Bien entendu, il semblerait absurde aujourd’hui de revenir sur le principe de la dématérialisation des démarches pour l’accès aux droits des usagers.
Ce monde du numérique présente bon nombre de points positifs comme ne pas oublier ses papiers sur soi. Des intérêts environnementaux sont aussi mis en avant : moins d’émissions de papiers... Et pourtant, cette numérisation met de côté certains citoyens de leurs services publics.
Entre 17 % et un tiers de la population est, en effet, en difficulté face au numérique. En cinq ans on est passé, selon le Credoc, de 13 à 16 millions de Français souffrant d’illectronisme. À La Réunion, 116.000 Réunionnais seraient en situation d'illettrisme et d'illectronisme soit 23 % de la population du territoire, indique l'Insee.
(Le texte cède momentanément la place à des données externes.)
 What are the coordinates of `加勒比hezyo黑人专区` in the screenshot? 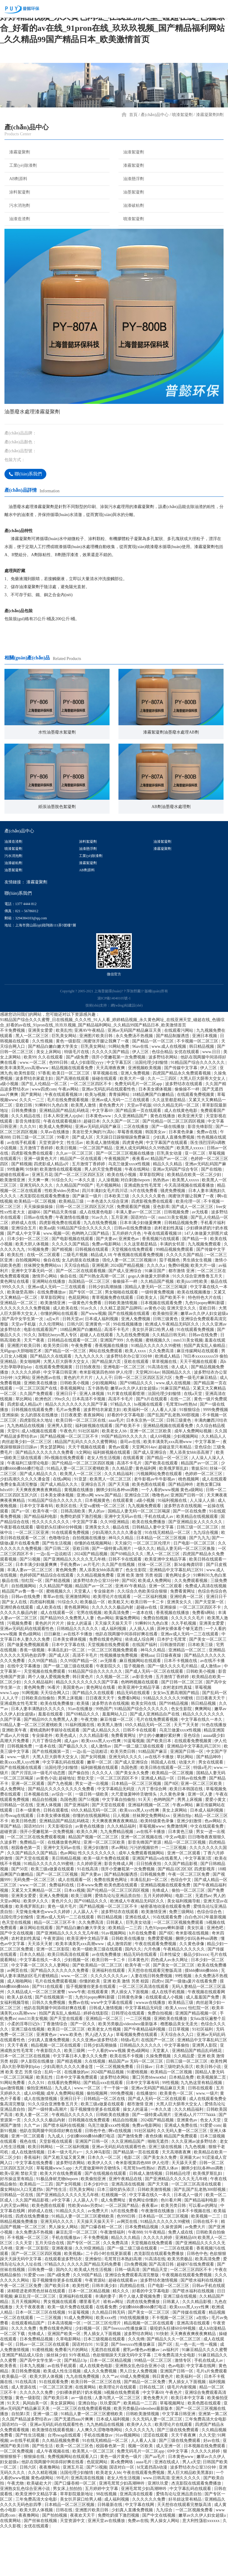 It's located at (58, 1382).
Des chiffres qui datent de 2011. Aucune donnée plus récente n'existe.
"L’application France Identité est facultative et la CNIL a insisté sur la nécessité de ne pas rendre ce moyen d’identification électronique obligatoire afin de garantir un accès égal à tous les publics aux services hors ligne et en ligne, publics comme privés", indique la Commission nationale de l'informatique et des libertés.
Il n'y aura aucune obligation à le télécharger sur le téléphone. "Le permis de conduire dématérialisé ne remplace pas, il complète", précise le ministre de l'Intérieur.
"Il n'y aura dans tous les cas aucune obligation de passer au numérique, le physique et le digital vont coexister."